Supporting multiple HCL Domino® domains
Typically, the HCL Traveler server deploys in the same Domino® domain as production mail servers. However, there are a number of reasons why you may want to separate your HCL Traveler server domain and your production mail server domains.
- If you want to keep the HCL Traveler server's directory (names.nsf) separate from production to prevent design changes from a higher level directory from synchronizing to a lower level directory server. In this environment, the directories would not sync unless it was explicitly enabled.
- All HCL Traveler servers in an HA pool must be in the same domain.
- To minimize the amount of data from the production servers that is accessible from the HCL Traveler server.
There are several items you must consider to make this possible. This checklist applies to any HCL Traveler installation. However, when installing in the same Domino® domain, many of these items typically work without any additional configuration.

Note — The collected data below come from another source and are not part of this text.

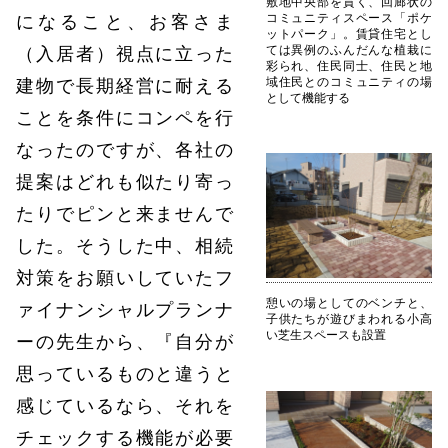
敷地中央部を貫く、回廊状の
コミュニティスペース「ポケ
になること、お客さま
ットパーク」。賃貸住宅とし
ては異例のふんだんな植栽に
（入居者）視点に立った
彩られ、住民同士、住民と地
域住民とのコミュニティの場
建物で長期経営に耐える
として機能する
ことを条件にコンペを行
なったのですが、各社の
提案はどれも似たり寄っ
たりでピンと来ませんで
した。そうした中、相続
対策をお願いしていたフ
憩いの場としてのベンチと、
ァイナンシャルプランナ
子供たちが遊びまわれる小高
い芝生スペースも設置
ーの先生から、『自分が
思っているものと違うと
感じているなら、それを
チェックする機能が必要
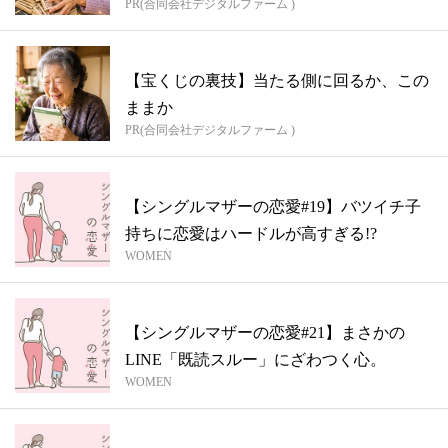
PR(合同会社デジタルファーム )
【宝くじの裏技】当たる側に回るか、この
ままか
PR(合同会社デジタルファーム )
【シングルマザーの恋愛#19】バツイチ子
持ちに恋愛はハードルが高すぎる!?
WOMEN
【シングルマザーの恋愛#21】まさかの
LINE「既読スルー」にざわつく心。
WOMEN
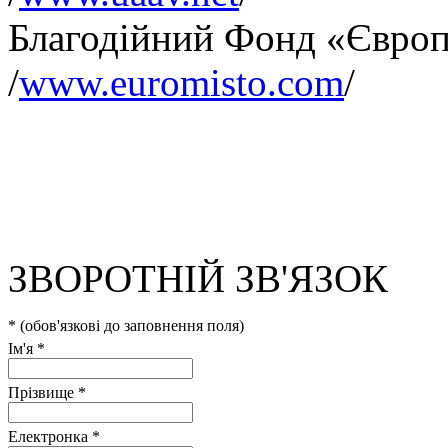
Благодійний Фонд «Європ
/
www.euromisto.com
/
ЗВОРОТНІЙ ЗВ'ЯЗОК
*
(обов'язкові до заповнення поля)
Ім'я
*
Прізвище
*
Електронка
*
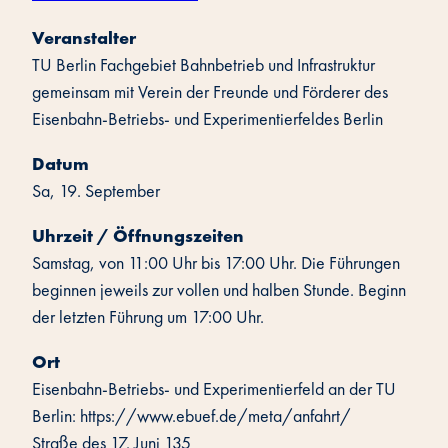
Veranstalter
TU Berlin Fachgebiet Bahnbetrieb und Infrastruktur
gemeinsam mit Verein der Freunde und Förderer des
Eisenbahn-Betriebs- und Experimentierfeldes Berlin
Datum
Sa, 19. September
Uhrzeit / Öffnungszeiten
Samstag, von 11:00 Uhr bis 17:00 Uhr. Die Führungen
beginnen jeweils zur vollen und halben Stunde. Beginn
der letzten Führung um 17:00 Uhr.
Ort
Eisenbahn-Betriebs- und Experimentierfeld an der TU
Berlin: https://www.ebuef.de/meta/anfahrt/
Straße des 17. Juni 135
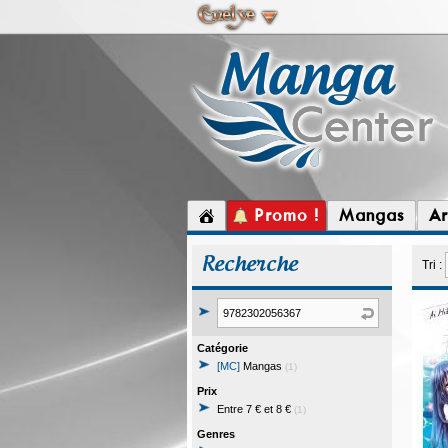
Promo !
Mangas
Ar
Recherche
Tri :
Catégorie
[MC]
Mangas
(1)
Prix
Entre 7 € et 8 €
(1)
Genres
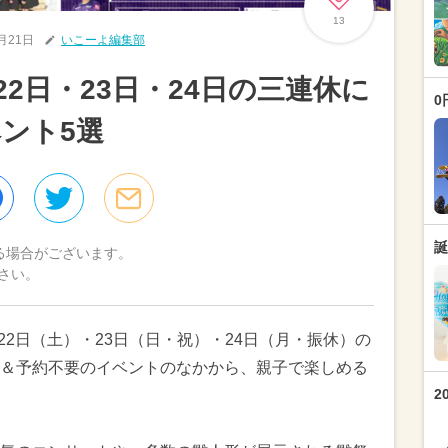
13
2月21日
いこーよ編集部
22日・23日・24日の三連休に
0
ント5選
誕
る場合がございます。
さい。
月22日（土）・23日（日・祝）・24日（月・振休）の
＆予約不要のイベントのなかから、親子で楽しめる
2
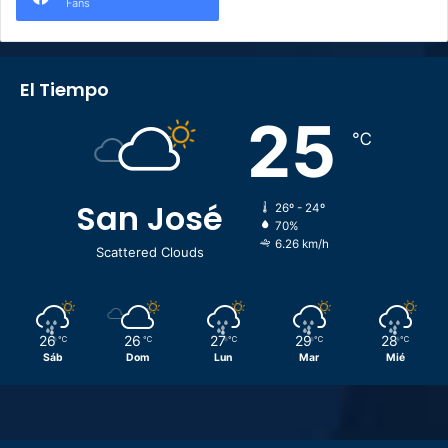
Fans
El Tiempo
25
℃
San José
26º - 24º
70%
6.26 km/h
Scattered Clouds
26
26
27
29
28
℃
℃
℃
℃
℃
Sáb
Dom
Lun
Mar
Mié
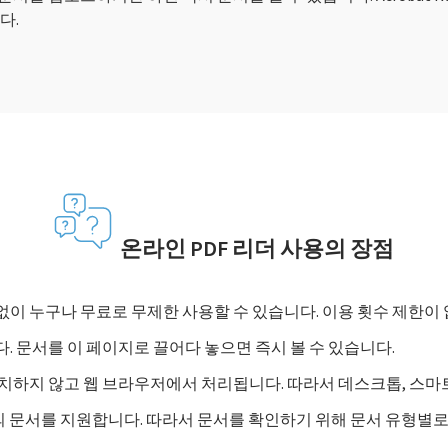
다.
온라인 PDF 리더 사용의 장점
이 누구나 무료로 무제한 사용할 수 있습니다. 이용 횟수 제한이
. 문서를 이 페이지로 끌어다 놓으면 즉시 볼 수 있습니다.
치하지 않고 웹 브라우저에서 처리됩니다. 따라서 데스크톱, 스마트폰
종의 문서를 지원합니다. 따라서 문서를 확인하기 위해 문서 유형별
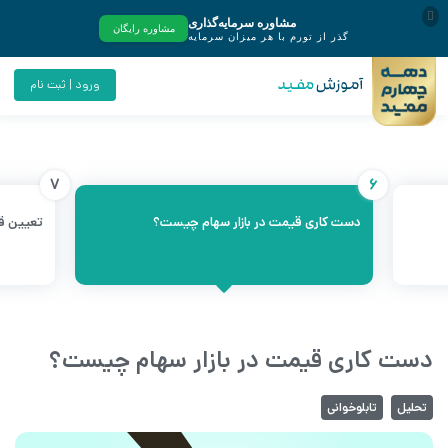
ورود | ثبت نام
7
6
دست کاری قیمت در بازار سهام چیست؟
تعیین قد
دست کاری قیمت در بازار سهام چیست؟
تحلیل
تابلوخوانی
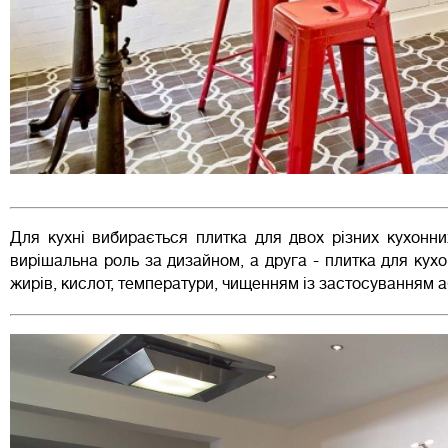
Для кухні вибирається плитка для двох різних кухонни
вирішальна роль за дизайном, а друга - плитка для ку
жирів, кислот, температури, чищенням із застосуванням 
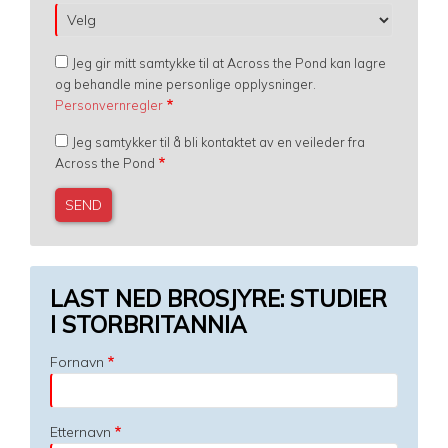
Jeg gir mitt samtykke til at Across the Pond kan lagre
og behandle mine personlige opplysninger.
Personvernregler
Jeg samtykker til å bli kontaktet av en veileder fra
Across the Pond
LAST NED BROSJYRE: STUDIER
I STORBRITANNIA
Fornavn
Etternavn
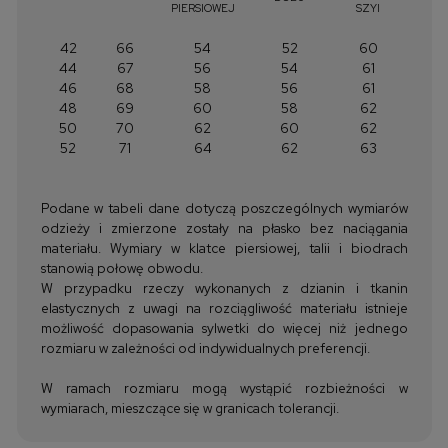
PIERSIOWEJ
SZYI
42
66
54
52
60
44
67
56
54
61
46
68
58
56
61
48
69
60
58
62
50
70
62
60
62
52
71
64
62
63
Podane w tabeli dane dotyczą poszczególnych wymiarów
odzieży i zmierzone zostały na płasko bez naciągania
materiału. Wymiary w klatce piersiowej, talii i biodrach
stanowią połowę obwodu.
W przypadku rzeczy wykonanych z dzianin i tkanin
elastycznych z uwagi na rozciągliwość materiału istnieje
możliwość dopasowania sylwetki do więcej niż jednego
rozmiaru w zależności od indywidualnych preferencji.
W ramach rozmiaru mogą wystąpić rozbieżności w
wymiarach, mieszczące się w granicach tolerancji.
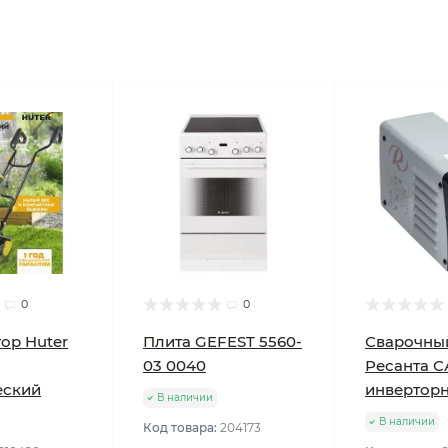
0
0
ор Huter
Плита GEFEST 5560-
Сварочны
03 0040
Ресанта С
еский
инвертор
В наличии
В наличии
Код товара:
204173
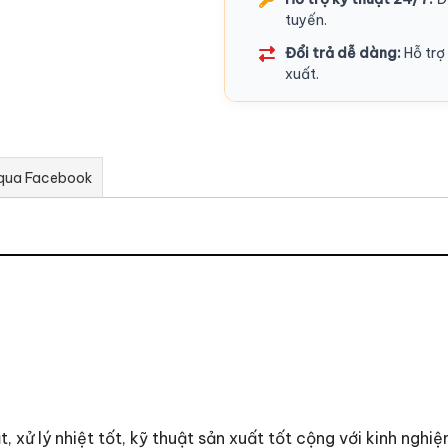
tuyến.
Đổi trả dễ dàng:
Hỗ trợ 
xuất.
 qua Facebook
, xử lý nhiệt tốt, kỹ thuật sản xuất tốt cộng với kinh ngh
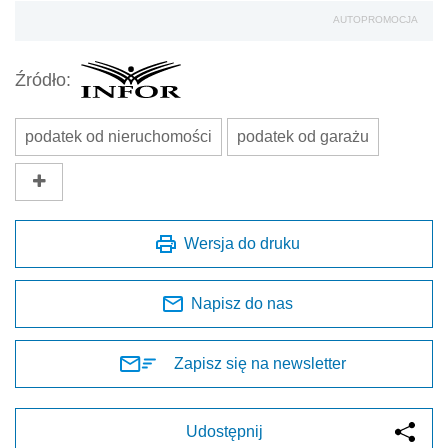
AUTOPROMOCJA
Źródło:
podatek od nieruchomości
podatek od garażu
Wersja do druku
Napisz do nas
Zapisz się na newsletter
Udostępnij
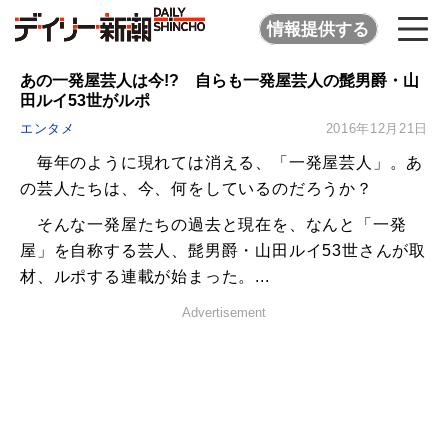
情報提供する
あの一発屋芸人は今!? 自らも一発屋芸人の髭男爵・山
田ルイ53世がルポ
エンタメ
2016年12月21日
毎年のように現れては消える、「一発屋芸人」。あ
の芸人たちは、今、何をしているのだろうか？
そんな一発屋たちの過去と現在を、なんと「一発
屋」を自称する芸人、髭男爵・山田ルイ53世さんが取
材、ルポする連載が始まった。...
Advertisement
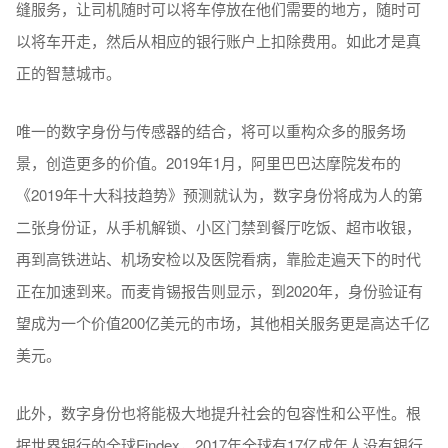
缝服务，让司机随时可以将车停放在他们需要的地方，随时可
以将车开走，然后从相应的银行账户上扣除费用。如此才是真
正的智慧城市。
唯一的数字身份与传感器的结合，将可以重构众多的服务场
景，创造更多的价值。2019年1月，阿里巴巴达摩院发布的
《2019年十大科技趋势》预测就认为，数字身份将成为人的第
二张身份证，从手机解锁、小区门禁到餐厅吃饭、超市收银，
再到高铁进站、机场安检以及医院看病，靠脸走遍天下的时代
正在加速到来。而麦肯锡报告则显示，到2020年，身份验证有
望成为一个价值200亿美元的市场，其他相关服务更是高达千亿
美元。
此外，数字身份也将能极大地提升社会的包容性和公平性。根
据世界银行的全球Findex，2017年全球有17亿成年人没有银行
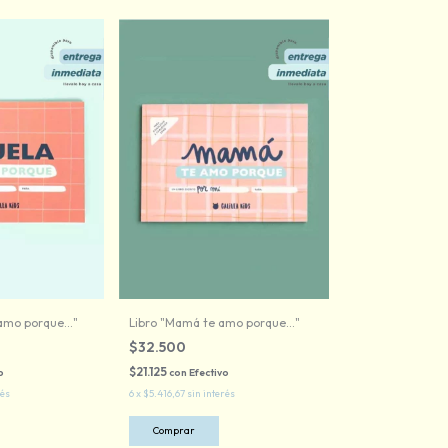
amo porque..."
Libro "Mamá te amo porque..."
$32.500
$21.125
o
con
Efectivo
rés
6
x
$5.416,67
sin interés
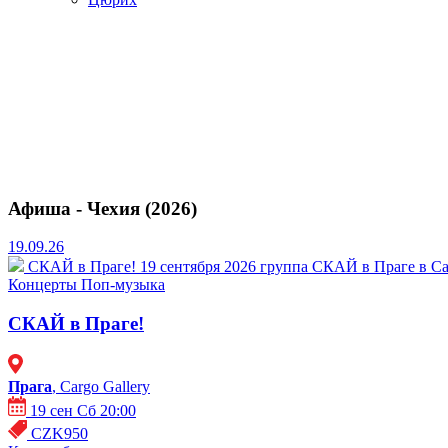
Афиша - Чехия (2026)
19.09.26
СКАЙ в Праге!
19 сентября 2026 группа СКАЙ в Праге в Carg
Концерты
Поп-музыка
СКАЙ в Праге!
Прага
, Cargo Gallery
19 сен Сб 20:00
CZK950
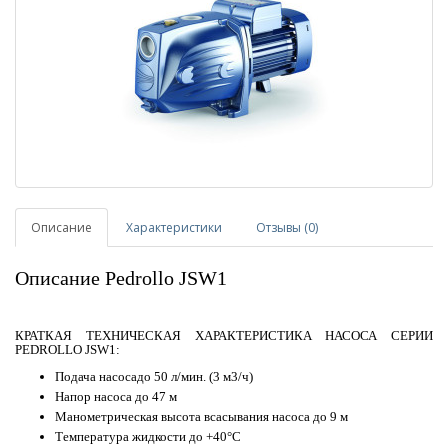
Описание
Характеристики
Отзывы (0)
Описание Pedrollo JSW1
КРАТКАЯ ТЕХНИЧЕСКАЯ ХАРАКТЕРИСТИКА НАСОСА СЕРИИ
PEDROLLO JSW1:
Подача насосадо 50 л/мин. (3 м3/ч)
Напор насоса до 47 м
Манометрическая высота всасывания насоса до 9 м
Tемпература жидкости до +40°C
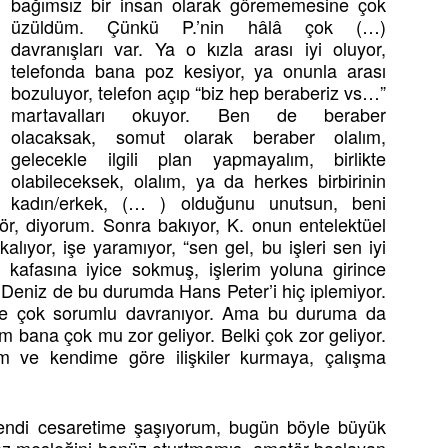
bağımsız bir insan olarak görememesine çok
üzüldüm. Çünkü P.’nin hâlâ çok (…)
davranışları var. Ya o kızla arası iyi oluyor,
telefonda bana poz kesiyor, ya onunla arası
bozuluyor, telefon açıp “biz hep beraberiz vs…”
martavalları okuyor. Ben de beraber
olacaksak, somut olarak beraber olalım,
gelecekle ilgili plan yapmayalım, birlikte
olabileceksek, olalım, ya da herkes birbirinin
kadın/erkek, (… ) olduğunu unutsun, beni
ör, diyorum. Sonra bakıyor, K. onun entelektüel
 kalıyor, işe yaramıyor, “sen gel, bu işleri sen iyi
n kafasına iyice sokmuş, işlerim yoluna girince
. Deniz de bu durumda Hans Peter’i hiç iplemiyor.
ve çok sorumlu davranıyor. Ama bu duruma da
um bana çok mu zor geliyor. Belki çok zor geliyor.
m ve kendime göre ilişkiler kurmaya, çalışma
ndi cesaretime şaşıyorum, bugün böyle büyük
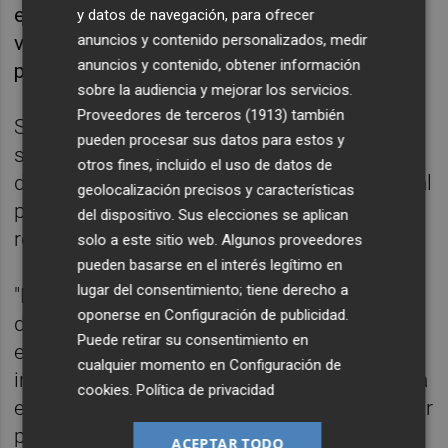
ejecutivo, Fernando López Miras, la
y datos de navegación, para ofrecer
anuncios y contenido personalizados, medir
vacunación fuera del protocolo han sido
anuncios y contenido, obtener información
puntos de fricción en el Gobierno de PP y CS.
sobre la audiencia y mejorar los servicios.
Proveedores de terceros (1913)
también
Según el texto presentado, la candidata que
pueden procesar sus datos para estos y
sustituiría a Fernando López Miras al frente
otros fines, incluido el uso de datos de
del ejecutivo sería
Ana Martínez Vidal
, actual
geolocalización precisos y características
portavoz del Ejecutivo autonómico y líder
del dispositivo. Sus elecciones se aplican
regional de CS.
solo a este sitio web. Algunos proveedores
pueden basarse en el interés legítimo en
lugar del consentimiento; tiene derecho a
"Llevamos desde Ciudadanos, también
oponerse en
Configuración de publicidad
.
desde los partidos de la oposición, pidiendo
Puede retirar su consentimiento en
el listado de los altos vacunados
cualquier momento en
Configuración de
irregularmente demasiado tiempo ya", critica
cookies
.
Política de privacidad
el referido texto, que también señala que "por
primera vez en la historia, en un ejercicio de
ACEPTAR TODO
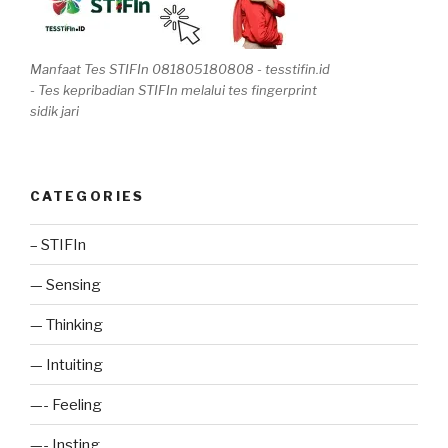
Manfaat Tes STIFIn 081805180808 - tesstifin.id
- Tes kepribadian STIFIn melalui tes fingerprint
sidik jari
CATEGORIES
– STIFIn
— Sensing
— Thinking
— Intuiting
—- Feeling
—- Insting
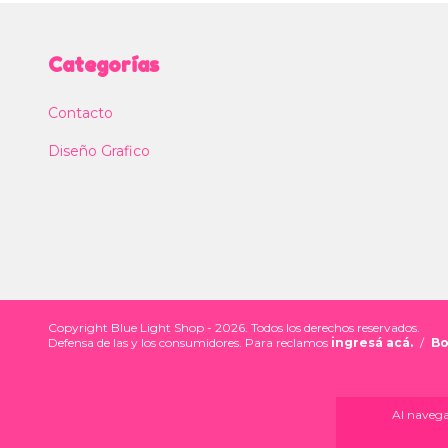
Categorías
Contacto
Diseño Grafico
Copyright Blue Light Shop - 2026. Todos los derechos reservados.
Defensa de las y los consumidores. Para reclamos
ingresá acá.
/
Bo
Al navegar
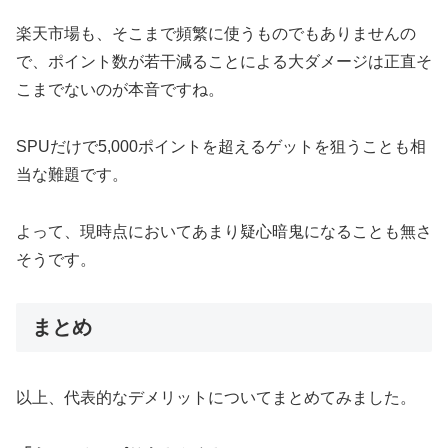
楽天市場も、そこまで頻繁に使うものでもありませんの
で、ポイント数が若干減ることによる大ダメージは正直そ
こまでないのが本音ですね。
SPUだけで5,000ポイントを超えるゲットを狙うことも相
当な難題です。
よって、現時点においてあまり疑心暗鬼になることも無さ
そうです。
まとめ
以上、代表的なデメリットについてまとめてみました。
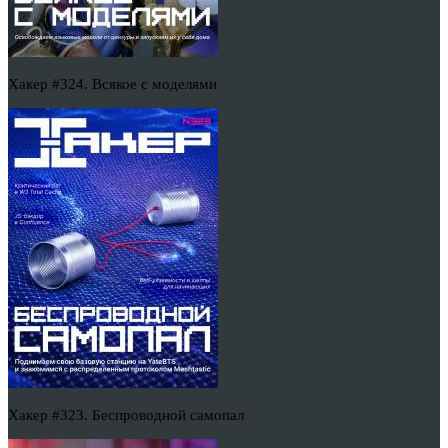
Хакер #324. Всякое с моделями
Хакер #323. Беспроводной самопал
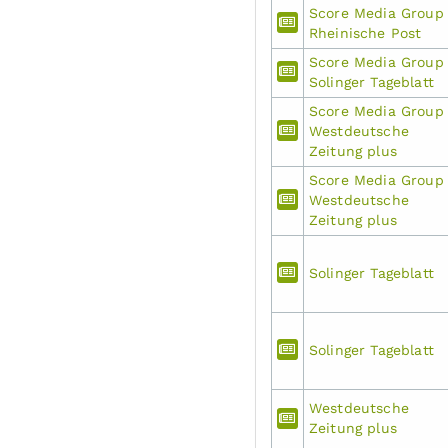
Score Media Group
Rheinische Post
Score Media Group
Solinger Tageblatt
Score Media Group
Westdeutsche
Zeitung plus
Score Media Group
Westdeutsche
Zeitung plus
Solinger Tageblatt
Solinger Tageblatt
Westdeutsche
Zeitung plus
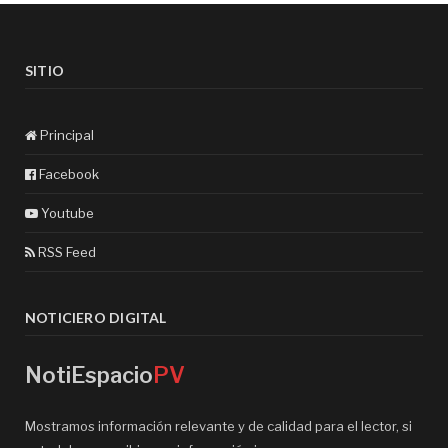
SITIO
Principal
Facebook
Youtube
RSS Feed
NOTICIERO DIGITAL
NotiEspacio
PV
Mostramos información relevante y de calidad para el lector, si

- The HCL Traveler server must be able to physically connect to mail servers in the other domains. Use the Domino server trace command on the HCL Traveler server to verify that a physical connection can be made between the servers. For example, from within the Domino administrator console, use the command trace test_server/org1, where test_server and org1 are the actual identifiers of the mail server.
- The server ID file used by the HCL Traveler server must be cross-certified with any other Domino® domains that the HCL Traveler server needs a connection to.
- The remote mail servers must grant server access to the HCL Traveler server. You can verify this using the Domino® Administrator client. On the remote mail server, open the server configuration document, click the Security tab, and verify that this server is not restricted in the Server Access section.
- The HCL Traveler service queries the Domino® directory service whenever mobile users register with or connect to the HCL Traveler server. The Domino® directory must return the home mail server and the mail file path name for each user that registers with the HCL Traveler server. If the HCL Traveler server is in the same domain as the mail users, then typically the local names.nsf is already populated with person records for each user and this information is available by default. However, if the users are in other domains, then you must either configure Domino® directory assistance to find these other users or otherwise ensure that their person records are available in the local names.nsf.
- The HCL Traveler service queries the cluster database on the user's home mail server to find
other mail servers and mail file paths that can be used for each user. Without access to
cldbdir.nsf
, the HCL Traveler service will only use the user's home mail server and mail file path. - Historically, the HCL Traveler service sends mail and meeting notices using the mail.box files
on the users' mail servers. Without access to the mail.box files on the users' mail
servers, no mails or meeting notices will be deliverable. Starting with Traveler
server 11.0.0 the Traveler service will switch Apple iOS and iPadOS devices to use
the Exchange ActiveSync 16.1 (EAS16.1) protocol level. Note: A side effect of the server support for EAS 16.1 is that meeting notices from the Apple calendar application on these devices are sent using the Traveler server's mail.box. Routing failures can occur if the Traveler server is not configured to route mail to and from the mail servers. Meeting notices from the HCL Verse client on Apple devices are not impacted as these notices are still routed via the mail server mail.box. To avoid routing these notices through the HCL Traveler server, the notes.ini setting NTS_AS_SEND_NOTICES_FROM_MAIL_SERVER can be set to True to route the notices via the mail.box of the user's mail server. See Notes.ini settings for additional details.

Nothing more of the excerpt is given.